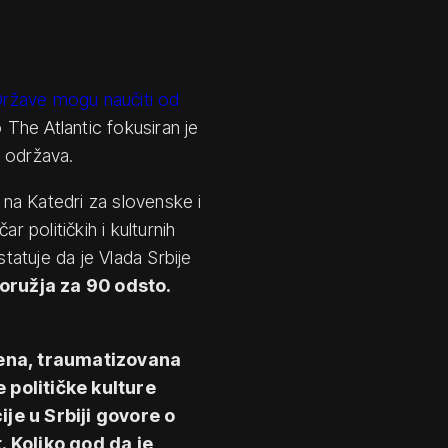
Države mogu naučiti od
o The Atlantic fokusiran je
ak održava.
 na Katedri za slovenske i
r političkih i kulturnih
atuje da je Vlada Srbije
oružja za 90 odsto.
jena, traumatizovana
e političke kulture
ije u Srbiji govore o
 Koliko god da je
= = = = =
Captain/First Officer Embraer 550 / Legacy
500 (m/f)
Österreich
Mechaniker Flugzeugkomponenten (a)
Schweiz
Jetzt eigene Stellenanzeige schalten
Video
= = = = =
• **Activity**:
In your answer, include only the lines above starting at the line that holds "Države mogu naučiti od" and ending at the line that holds "Koliko god da je", copied exactly.

• **Exercise solution**:
Države mogu naučiti od
o The Atlantic fokusiran je
ak održava.
 na Katedri za slovenske i
r političkih i kulturnih
atuje da je Vlada Srbije
oružja za 90 odsto.
jena, traumatizovana
e političke kulture
ije u Srbiji govore o
 Koliko god da je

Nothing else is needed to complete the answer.